It could be argued that Boquet and Curtis do not explicitly disclose generating aggregated feature vectors by combining subsets of the feature vectors, nor determining tags for the aggregated feature vectors by selecting one or more tagged feature vectors from a set of tagged feature vectors based on distances between the aggregated feature vectors and the one or more tagged feature vectors, nor tagging the frames of the video associated with the aggregated feature vectors with the extracted tags. However, in analogous art, Bou discloses a dataset with “several training videos, each of which is labeled with one or more tags. However, the dataset does not contain information about where each tag occurs in the sequence. Our task is to classify whether an unknown test video contains each one of these tags. We use a weakly-supervised approach where a neural network predicts the tags of each frame independently and an aggregation layer computes the tags for the whole video based on the individual tags of each frame (para. [0028]).” Therefore, it would have been obvious to one of ordinary skill in the art at the time of the invention to modify Boquet and Curtis to allow for generating aggregated feature vectors by combining subsets of the feature vectors, determining tags for the aggregated feature vectors by selecting one or more tagged feature vectors from a set of tagged feature vectors based on distances between the aggregated feature vectors and the one or more tagged feature vectors, and tagging the frames of the video associated with the aggregated feature vectors with the extracted tags. This would have produced predictable and desirable results, in that it would allow for a video to have a plurality of tags related to the entire video, rather than only different tags related to different portions of the video, which could increase the effectiveness of the tags in terms of relaying information to interested parties.
The combination of Boquet, Curtis and Bou does not explicitly disclose generating aggregated feature vectors by combining subsets of the feature vectors utilizing pooling. However, in analogous art, Dal Mutto discloses the concept of max pooling (paras. [0133], [0141], [0142] and [0246]). Therefore, it would have been obvious to one of ordinary skill in the art at the time of the invention to modify Boquet, Curtis and Bou to allow for generating aggregated feature vectors by combining subsets of the feature vectors utilizing pooling.

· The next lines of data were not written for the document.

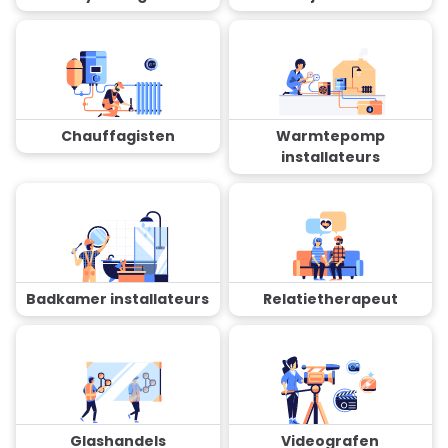
Chauffagisten
Warmtepomp
installateurs
Badkamer installateurs
Relatietherapeut
Glashandels
Videografen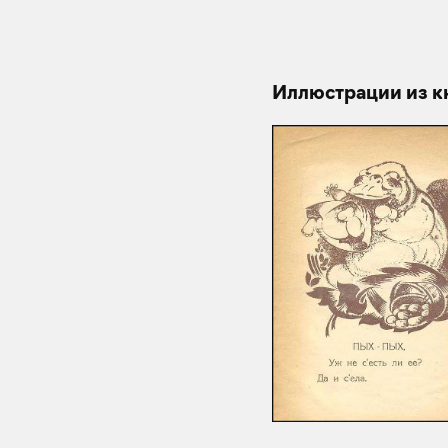
Иллюстрации из к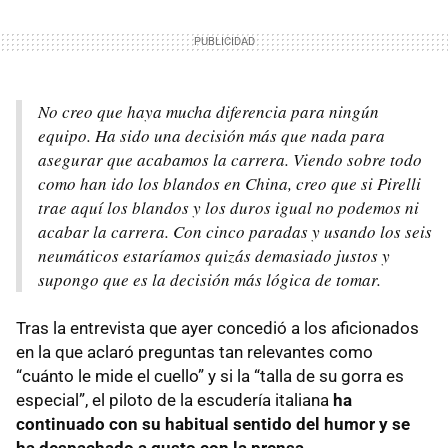
No creo que haya mucha diferencia para ningún
equipo. Ha sido una decisión más que nada para
asegurar que acabamos la carrera. Viendo sobre todo
como han ido los blandos en China, creo que si Pirelli
trae aquí los blandos y los duros igual no podemos ni
acabar la carrera. Con cinco paradas y usando los seis
neumáticos estaríamos quizás demasiado justos y
supongo que es la decisión más lógica de tomar.
Tras la entrevista que ayer concedió a los aficionados
en la que aclaró preguntas tan relevantes como
“cuánto le mide el cuello” y si la “talla de su gorra es
especial”, el piloto de la escudería italiana
ha
continuado con su habitual sentido del humor y se
ha despachado a gusto con la prensa
.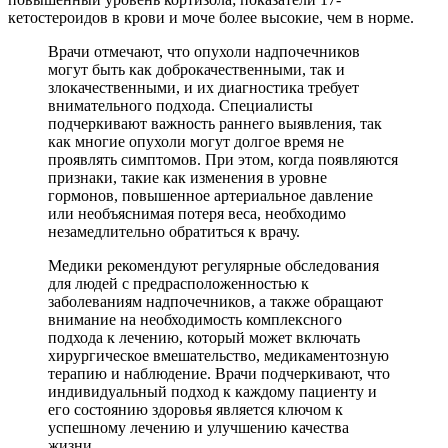
кетостероидов в крови и моче более высокие, чем в норме.
Врачи отмечают, что опухоли надпочечников
могут быть как доброкачественными, так и
злокачественными, и их диагностика требует
внимательного подхода. Специалисты
подчеркивают важность раннего выявления, так
как многие опухоли могут долгое время не
проявлять симптомов. При этом, когда появляются
признаки, такие как изменения в уровне
гормонов, повышенное артериальное давление
или необъяснимая потеря веса, необходимо
незамедлительно обратиться к врачу.
Медики рекомендуют регулярные обследования
для людей с предрасположенностью к
заболеваниям надпочечников, а также обращают
внимание на необходимость комплексного
подхода к лечению, который может включать
хирургическое вмешательство, медикаментозную
терапию и наблюдение. Врачи подчеркивают, что
индивидуальный подход к каждому пациенту и
его состоянию здоровья является ключом к
успешному лечению и улучшению качества
жизни.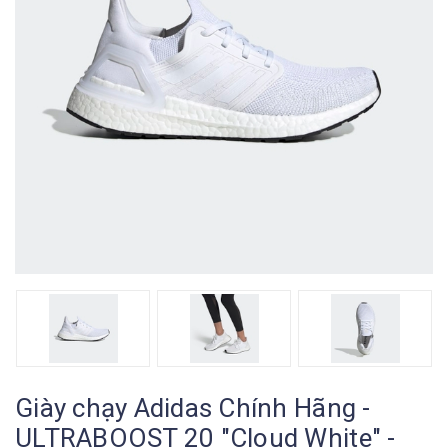
Giày chạy Adidas Chính Hãng -
ULTRABOOST 20 "Cloud White" -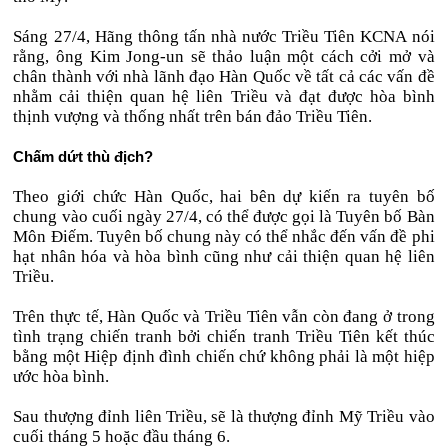
Sáng 27/4, Hãng thông tấn nhà nước Triều Tiên KCNA nói
rằng, ông Kim Jong-un sẽ thảo luận một cách cởi mở và
chân thành với nhà lãnh đạo Hàn Quốc về tất cả các vấn đề
nhằm cải thiện quan hệ liên Triều và đạt được hòa bình
thịnh vượng và thống nhất trên bán đảo Triều Tiên.
Chấm dứt thù địch?
Theo giới chức Hàn Quốc, hai bên dự kiến ra tuyên bố
chung vào cuối ngày 27/4, có thể được gọi là Tuyên bố Bàn
Môn Điếm. Tuyên bố chung này có thể nhắc đến vấn đề phi
hạt nhân hóa và hòa bình cũng như cải thiện quan hệ liên
Triều.
Trên thực tế, Hàn Quốc và Triều Tiên vẫn còn đang ở trong
tình trạng chiến tranh bởi chiến tranh Triều Tiên kết thúc
bằng một Hiệp định đình chiến chứ không phải là một hiệp
ước hòa bình.
Sau thượng đỉnh liên Triều, sẽ là thượng đỉnh Mỹ Triều vào
cuối tháng 5 hoặc đầu tháng 6.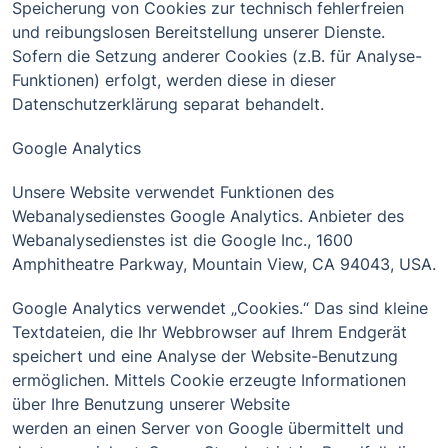
Speicherung von Cookies zur technisch fehlerfreien
und reibungslosen Bereitstellung unserer Dienste.
Sofern die Setzung anderer Cookies (z.B. für Analyse-
Funktionen) erfolgt, werden diese in dieser
Datenschutzerklärung separat behandelt.
Google Analytics
Unsere Website verwendet Funktionen des
Webanalysedienstes Google Analytics. Anbieter des
Webanalysedienstes ist die Google Inc., 1600
Amphitheatre Parkway, Mountain View, CA 94043, USA.
Google Analytics verwendet „Cookies.“ Das sind kleine
Textdateien, die Ihr Webbrowser auf Ihrem Endgerät
speichert und eine Analyse der Website-Benutzung
ermöglichen. Mittels Cookie erzeugte Informationen
über Ihre Benutzung unserer Website
werden an einen Server von Google übermittelt und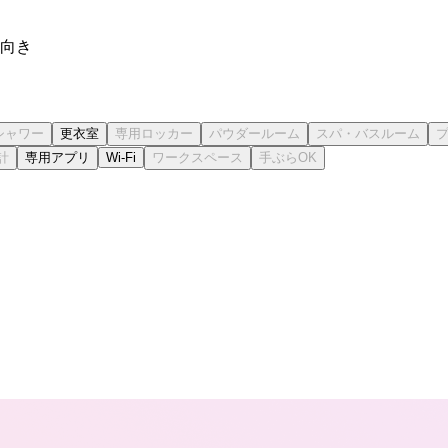
向き
更衣室
専用アプリ
Wi-Fi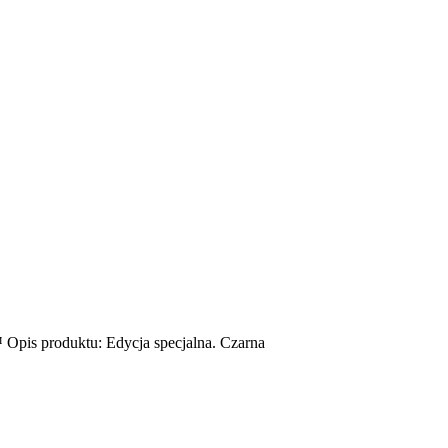
Opis produktu: Edycja specjalna. Czarna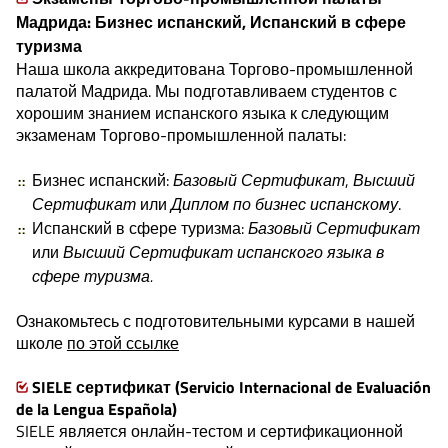
Мадрида: Бизнес испанский, Испанский в сфере
туризма
Наша школа аккредитована Торгово-промышленной
палатой Мадрида. Мы подготавливаем студентов с
хорошим знанием испанского языка к следующим
экзаменам Торгово-промышленной палаты:
Бизнес испанский:
Базовый Сертификат
,
Высший
Сертификат
или
Диплом по бизнес испанскому
.
Испанский в сфере туризма:
Базовый Сертификат
или
Высший Сертификат испанского языка в
сфере туризма.
Ознакомьтесь с подготовительными курсами в нашей
школе
по этой ссылке
SIELE сертификат (Servicio Internacional de Evaluación
de la Lengua Española)
SIELE является онлайн-тестом и сертификационной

This would have produced predictable and desirable results, in that it would allow for a well-known technique for combining feature vectors to be used.
Regarding claim 18, the combination as stated above discloses the computer-implemented method of claim 17, and further discloses wherein each subset of feature vectors corresponds to a temporal segment of the video; and tagging the frames of the video associated with the aggregated feature vectors with the extracted tags comprises tagging a given temporal segment of the video with tags determined for a given aggregated feature vector (Bou, paras. [0025] and [0057]. This claim is rejected on the same grounds as claim 17.).
Regarding claim 20, the combination as stated above discloses the computer-implemented method of claim 17, and further discloses further comprising clustering the plurality of frames into a plurality of groups, each group of the plurality of groups corresponding to scene from the video; and wherein each subset of feature vectors comprises the feature vectors of the frames of a given group of the plurality of groups (Curtis, para. [0029]. This claim is rejected on the same grounds as claim 17.).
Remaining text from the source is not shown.